A total of 7527 participants remained non-diabetic at 1year, and 2375 developed diabetes during buy starlix a median of 4years of follow-up. The C-statistic for the landmark model was higher (0.73 [95% CI 0.72-0.74]) than for the baseline model (0.67 [95% CI 0.66-0.68]). The landmark model improved classification to modest (<20%), moderate (20%-40%), and high (>40%) 4-year risk, with a net reclassification index of 0.14 (95% CI 0.10-0.16) and an integrated discrimination index of 0.01 (95% CI 0.003-0.013).

starlix diabetes medication 2017-06-16

The glucose lowering effect of repaglinide at a dosing level of 1.0 mg tid was better than that of nateglinide 90 mg tid on fasting blood glucose and A1c during 12 weeks treatment period, yet buy starlix the insulinotropic effects of the two drugs were similar.

starlix nateglinide generic 2015-03-12

This article reviews the relationship between the control of post-prandial hyperglycemia and diabetes-related buy starlix complications.

starlix dosing 2016-01-01

Urinary liver-type fatty acid-binding protein (L-FABP) is a useful marker for renal tubulointerstitial injury. Pioglitazone is reported to be effective in early diabetic nephropathy. The aim buy starlix of the present study was to determine whether pioglitazone affects urinary L-FABP levels in diabetic nephropathy patients with microalbuminuria.

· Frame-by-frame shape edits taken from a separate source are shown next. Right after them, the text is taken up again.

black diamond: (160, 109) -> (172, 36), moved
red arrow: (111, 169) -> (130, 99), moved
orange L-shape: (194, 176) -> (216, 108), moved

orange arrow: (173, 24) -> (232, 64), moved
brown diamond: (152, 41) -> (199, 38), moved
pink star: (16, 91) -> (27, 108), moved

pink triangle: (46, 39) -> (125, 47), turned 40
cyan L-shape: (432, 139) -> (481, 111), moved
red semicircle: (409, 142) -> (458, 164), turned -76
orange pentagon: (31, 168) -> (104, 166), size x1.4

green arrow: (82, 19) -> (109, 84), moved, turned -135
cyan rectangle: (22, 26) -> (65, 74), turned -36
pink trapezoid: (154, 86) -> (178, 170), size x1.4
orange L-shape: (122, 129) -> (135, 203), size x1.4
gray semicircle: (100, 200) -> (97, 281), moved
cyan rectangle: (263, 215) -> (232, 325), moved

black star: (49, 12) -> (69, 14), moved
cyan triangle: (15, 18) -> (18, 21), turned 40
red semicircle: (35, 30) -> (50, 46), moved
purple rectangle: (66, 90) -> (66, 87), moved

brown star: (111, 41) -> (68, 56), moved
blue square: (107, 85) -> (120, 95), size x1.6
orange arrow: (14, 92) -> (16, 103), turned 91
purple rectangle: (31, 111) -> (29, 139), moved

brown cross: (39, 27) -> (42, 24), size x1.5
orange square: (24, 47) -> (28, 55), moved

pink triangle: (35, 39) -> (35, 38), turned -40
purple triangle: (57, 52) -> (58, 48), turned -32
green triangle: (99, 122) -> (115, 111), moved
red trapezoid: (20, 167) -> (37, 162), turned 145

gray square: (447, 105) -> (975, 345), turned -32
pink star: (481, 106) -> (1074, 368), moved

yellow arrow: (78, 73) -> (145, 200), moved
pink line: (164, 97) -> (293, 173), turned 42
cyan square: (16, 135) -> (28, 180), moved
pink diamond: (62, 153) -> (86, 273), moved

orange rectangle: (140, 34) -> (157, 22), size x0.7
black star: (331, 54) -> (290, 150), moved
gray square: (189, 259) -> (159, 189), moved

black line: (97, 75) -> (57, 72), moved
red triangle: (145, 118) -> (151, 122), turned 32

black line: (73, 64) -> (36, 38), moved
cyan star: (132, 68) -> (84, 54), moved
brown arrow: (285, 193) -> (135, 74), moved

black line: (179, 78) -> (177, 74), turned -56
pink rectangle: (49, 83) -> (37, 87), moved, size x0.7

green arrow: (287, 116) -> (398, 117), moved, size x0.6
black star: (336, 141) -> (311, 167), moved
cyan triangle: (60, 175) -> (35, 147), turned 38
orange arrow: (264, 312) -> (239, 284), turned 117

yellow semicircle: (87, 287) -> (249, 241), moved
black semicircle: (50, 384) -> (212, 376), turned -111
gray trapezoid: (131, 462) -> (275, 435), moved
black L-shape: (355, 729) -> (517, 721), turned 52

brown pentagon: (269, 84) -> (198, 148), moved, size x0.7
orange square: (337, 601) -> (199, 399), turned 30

starlix drug class 2017-10-09

Phase analysis was performed by X-ray buy starlix powder diffraction, IR and elemental analysis and the melting point was determined by differential scan calorimetry.

starlix cost 2017-10-24

Nateglinide (Starlix((R))) is licensed for the treatment of Type 2 diabetes in buy starlix patients inadequately controlled with metformin. The study objective was to monitor the safety and use of nateglinide prescribed by primary care physicians (GPs) in England, using the observational cohort technique, Prescription-Event Monitoring. Exposure data were derived from dispensed nateglinide prescriptions issued October 2001-June 2004; demographic and outcome data, from questionnaires sent to patients' GPs at least 6 months after patients' first prescription. Incidence densities (IDs; number of first reports of an event/1,000 patient-months exposure) were calculated for month 1 (ID(1)), months 2-6 (ID(2-6)); rate differences [ID(1)-ID(2-6) (+99% CI)] were examined. Cohort comprised 4,557 patients, median age 60 (IQR 51, 68 years); 2,439 (53.5%) male; 3,463 (76.0%) received nateglinide in combination with metformin. GPs reported 1,625 reasons for stopping in 1,474 (32.3%) patients and 80 events as adverse drug reactions in 66 (1.5%) patients. Events associated with starting treatment included nausea/vomiting [ID(1)-ID(2-6) 9.6 (99% CI 5.3, 13.9)], malaise/lassitude [ID(1)-ID(2-6) 6.03 (99% CI 2.2, 9.9)]. No serious hypersensitivity reactions were reported. Two pregnancies (< 0.1%) and 73 deaths (1.6%) were reported. Nateglinide appeared to be generally well tolerated when used in combination with metformin for the treatment of Type 2 diabetes.

starlix dosage 2015-06-26

These studies examined the influence of timing of administration of nateglinide on the glucose profile and beta-cell secretory response to a standardized test meal and the effect of meal composition on the pharmacokinetic and pharmacodynamic profile. In study 1, nateglinide (60 mg) or placebo was given orally at -10, -1, or +10 min to healthy subjects (n = 12), in relation to a standardized test meal (500 kcal) that commenced at 0 min. In study 2, also in healthy subjects (n = 12), a single oral dose (60 mg) of nateglinide was given either 10 min before or 10 min after the start of each of three different test meals (i.e. high in carbohydrate, fat, or protein). In both studies, the postmeal observation period was a minimum of 240 min. In the first study premeal (-10,-1 min), administration of nateglinide led to earlier and higher peak plasma nateglinide concentrations, compared with buy starlix postprandial dosing (+10 min). A significantly lower maximum postprandial glucose concentration was seen with preprandial dosing compared with either placebo (P < 0.01) or nateglinide given postprandially (P < 0.01). The impact on the glucose profile was consistent with the enhanced insulin profiles after nateglinide, resulting in higher peak plasma insulin concentrations compared with placebo (P < 0.01). Study 2 confirmed the greater impact of pre- vs. postprandial dosing on the glucose and insulin profiles, irrespective of meal type. Nateglinide administration, before a meal, resulted in a more rapid rise and higher peak nateglinide plasma concentrations, irrespective of meal composition. Preprandial administration of nateglinide was more effective in reducing prandial glucose excursions, compared with postmeal dosing (+10 min), a consequence of the earlier insulin response.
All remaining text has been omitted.